Items listed in a dataset:
::::::

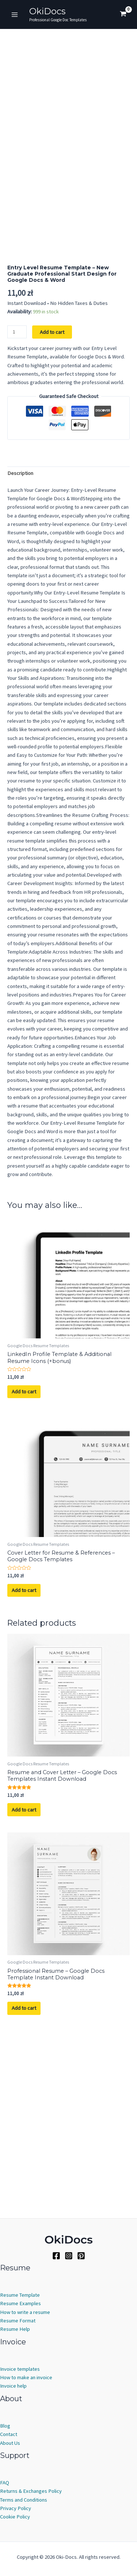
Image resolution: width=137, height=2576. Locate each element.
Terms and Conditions (23, 2499)
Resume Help (15, 2329)
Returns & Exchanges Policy (31, 2491)
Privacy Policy (15, 2508)
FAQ (4, 2482)
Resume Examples (20, 2303)
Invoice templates (20, 2369)
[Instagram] (69, 2256)
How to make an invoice (26, 2377)
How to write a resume (25, 2312)
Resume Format (17, 2320)
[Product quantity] (17, 514)
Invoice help (13, 2386)
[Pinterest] (81, 2256)
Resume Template (20, 2295)
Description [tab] (20, 655)
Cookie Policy (15, 2517)
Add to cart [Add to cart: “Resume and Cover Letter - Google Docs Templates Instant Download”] (24, 1992)
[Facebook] (56, 2256)
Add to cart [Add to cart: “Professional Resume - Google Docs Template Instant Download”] (24, 2190)
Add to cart (52, 514)
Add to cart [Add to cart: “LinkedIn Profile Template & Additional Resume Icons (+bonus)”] (24, 1573)
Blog (5, 2425)
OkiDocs (47, 11)
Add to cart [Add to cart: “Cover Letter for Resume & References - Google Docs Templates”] (24, 1772)
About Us (10, 2443)
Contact (8, 2434)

::::::

Return only what runs from the line containing "Letter for Resume" to the last line of the records above, both ends included, exactly as written.

▶ _Answer to this problem_
Add to cart [Add to cart: “Cover Letter for Resume & References - Google Docs Templates”] (24, 1772)
About Us (10, 2443)
Contact (8, 2434)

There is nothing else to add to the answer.